Items from a data source —
:::
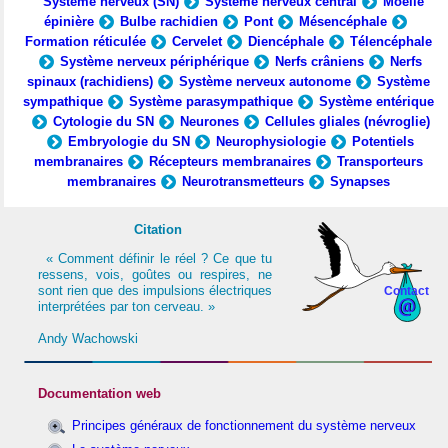
Système nerveux (SN)
Système nerveux central
Moelle
épinière
Bulbe rachidien
Pont
Mésencéphale
Formation réticulée
Cervelet
Diencéphale
Télencéphale
Système nerveux périphérique
Nerfs crâniens
Nerfs
spinaux (rachidiens)
Système nerveux autonome
Système
sympathique
Système parasympathique
Système entérique
Cytologie du SN
Neurones
Cellules gliales (névroglie)
Embryologie du SN
Neurophysiologie
Potentiels
membranaires
Récepteurs membranaires
Transporteurs
membranaires
Neurotransmetteurs
Synapses
Citation
« Comment définir le réel ? Ce que tu
ressens, vois, goûtes ou respires, ne
sont rien que des impulsions électriques
Contact
interprétées par ton cerveau. »
Andy Wachowski
Documentation web
Principes généraux de fonctionnement du système nerveux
:::
Output the entries above verbatim. Omit the images.

Système nerveux (SN)
Système nerveux central
Moelle
épinière
Bulbe rachidien
Pont
Mésencéphale
Formation réticulée
Cervelet
Diencéphale
Télencéphale
Système nerveux périphérique
Nerfs crâniens
Nerfs
spinaux (rachidiens)
Système nerveux autonome
Système
sympathique
Système parasympathique
Système entérique
Cytologie du SN
Neurones
Cellules gliales (névroglie)
Embryologie du SN
Neurophysiologie
Potentiels
membranaires
Récepteurs membranaires
Transporteurs
membranaires
Neurotransmetteurs
Synapses
Citation
« Comment définir le réel ? Ce que tu
ressens, vois, goûtes ou respires, ne
sont rien que des impulsions électriques
Contact
interprétées par ton cerveau. »
Andy Wachowski
Documentation web
Principes généraux de fonctionnement du système nerveux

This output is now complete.